Dead to Rights, a wartime drama about the Nanjing Massacre, sprinted to first place in China over the July 25‑27 frame with an estimated RMB 315.1 million ($43.8 million) weekend and more than RMB 400 million including previews, pushing Sunday’s nationwide takings past the RMB 300 million threshold for the first time since February.
Maoyan now projects the film to finish above RMB 3.2 billion, a forecast raised sharply after its opening‑day momentum and 8.6 Douban rating. Director Feng Xiaoning said audiences sat “unmoving until the credits had fully rolled,” calling the picture “a new high point for Chinese cinema.”
Local titles continued to dominate the chart: comedy The Lychee Road added nearly RMB 140 million in its second weekend, while family animation The Legend of Hei 2 held fourth place. Hollywood’s latest tent‑pole fared poorly by comparison. Marvel’s The Fantastic Four: First Steps bowed in fifth with just $4.44 million, one of the franchise’s weakest Chinese openings on record. Analysts blame a crowded local slate and lukewarm pre‑release buzz, noting that the film attracted fewer than 720,000 admissions despite wide screen availability.

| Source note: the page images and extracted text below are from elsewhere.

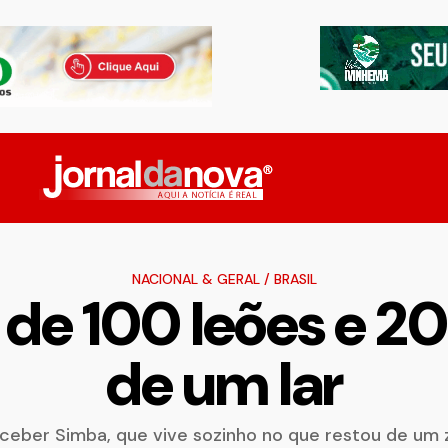
NACIONAL & GERAL
/
BRASIL
 de 100 leões e 20
de um lar
ceber Simba, que vive sozinho no que restou de um 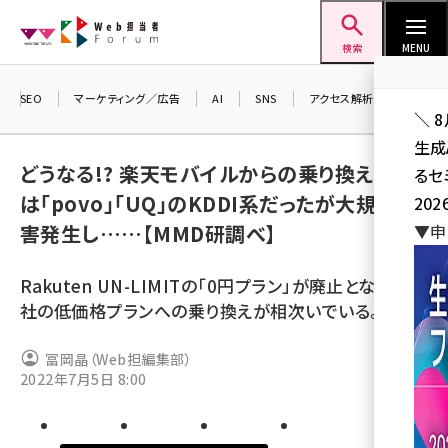
メ
Web担当者Forum
イ
検索
MENU
ン
コ
SEO
マーケティング／広告
AI
SNS
アクセス解析／データ分析
＼ 
ン
生成
テ
どうなる!? 楽天モバイルからの乗り換え、人気
るセ
ン
は「povo」「UQ」のKDDI系だったが大規模障
202
ツ
seo (3532)
害発生し……【MMD研調べ】
▼申
に
ai (2814)
移
Rakuten UN-LIMITの「0円プラン」が廃止となり、他
動
youtube (2441)
社の低価格プランへの乗り換えが相次いでいる。
note (2317)
冨岡晶（Web担編集部）
セミナー (2310)
2022年7月5日 8:00
z世代 (1623)
meo (1277)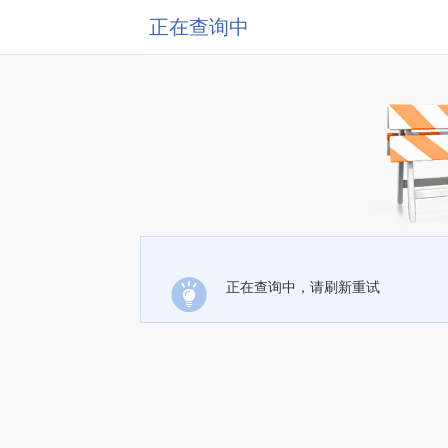
正在查询中
正在查询中，请刷新重试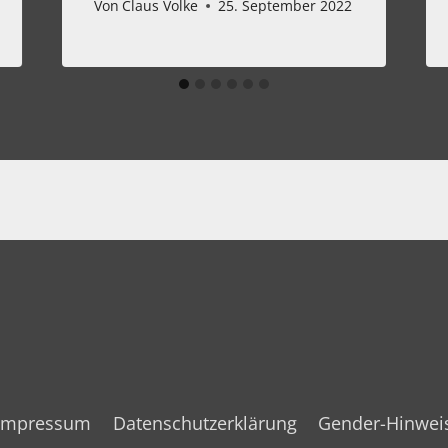
Von
Claus Volke
25. September 2022
Impressum
Datenschutzerklärung
Gender-Hinwei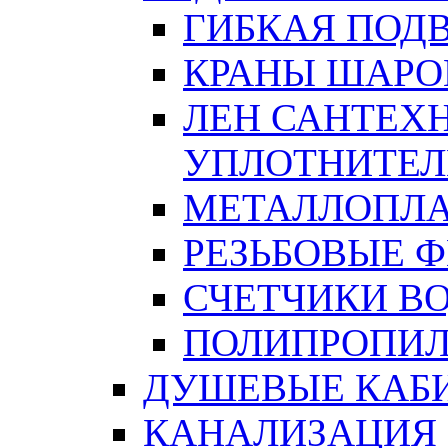
ГИБКАЯ ПОД
КРАНЫ ШАРО
ЛЕН САНТЕХН
УПЛОТНИТЕЛ
МЕТАЛЛОПЛА
РЕЗЬБОВЫЕ 
СЧЕТЧИКИ В
ПОЛИПРОПИЛ
ДУШЕВЫЕ КАБ
КАНАЛИЗАЦИЯ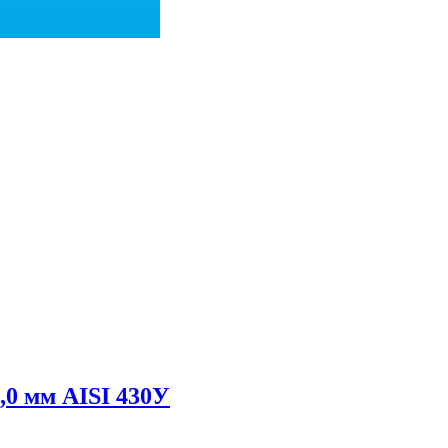
,0 мм AISI 430У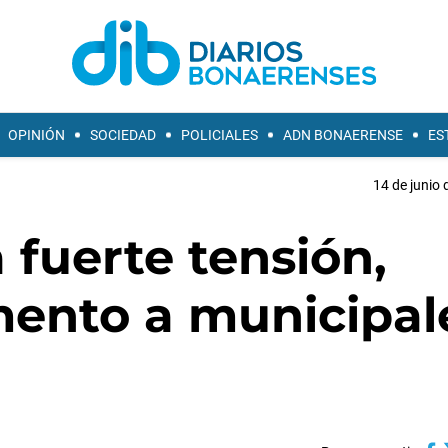
OPINIÓN
SOCIEDAD
POLICIALES
ADN BONAERENSE
ES
14 de junio 
fuerte tensión,
mento a municipal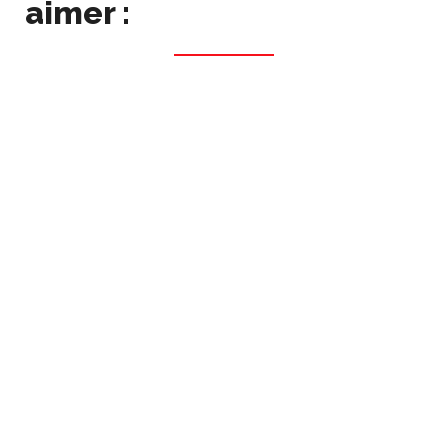
aimer :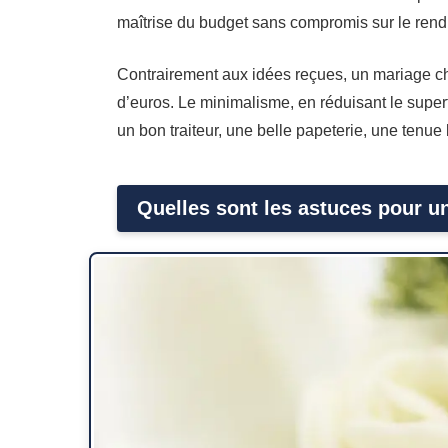
maîtrise du budget sans compromis sur le rend
Contrairement aux idées reçues, un mariage ch
d’euros. Le minimalisme, en réduisant le superf
un bon traiteur, une belle papeterie, une ten
Quelles sont les astuces pour u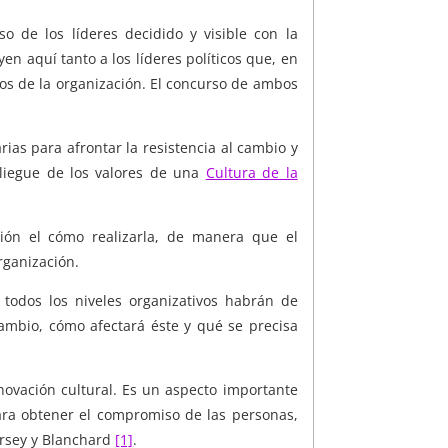
 de los líderes decidido y visible con la
yen aquí tanto a los líderes políticos que, en
vos de la organización. El concurso de ambos
rias para afrontar la resistencia al cambio y
pliegue de los valores de una
Cultura de la
tión el cómo realizarla, de manera que el
rganización.
 todos los niveles organizativos habrán de
ambio, cómo afectará éste y qué se precisa
novación cultural. Es un aspecto importante
para obtener el compromiso de las personas,
ersey y Blanchard
[1]
.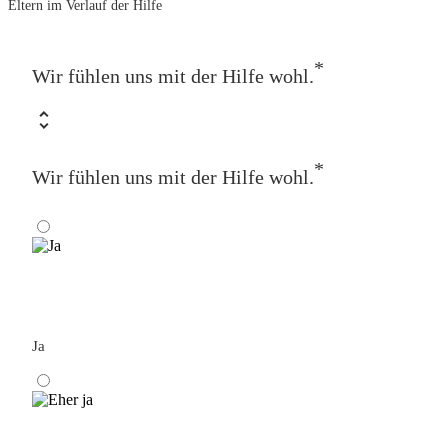
Eltern im Verlauf der Hilfe
*
Wir fühlen uns mit der Hilfe wohl.
*
Wir fühlen uns mit der Hilfe wohl.
Ja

The weekend boom arrives as authorities and city governments pour subsidies into moviegoing. Beijing’s ten‑million‑yuan “Midsummer Film Carnival” offers up to RMB 30 off each ticket, while Zhejiang and Guangdong run parallel voucher schemes worth tens of millions more. Industry trackers say such incentives, combined with attractive local content, have lifted summer box‑office revenue to roughly RMB 4.7 billion so far, narrowing the gap with last year’s haul.
Yet challenges remain: 2024’s summer season ended at RMB 11.6 billion, far below the record RMB 20.6 billion set in 2023. Trade consultants argue that a single home‑grown blockbuster surpassing RMB 3 billion could still restore confidence—and Dead to Rights now looks positioned to be that film.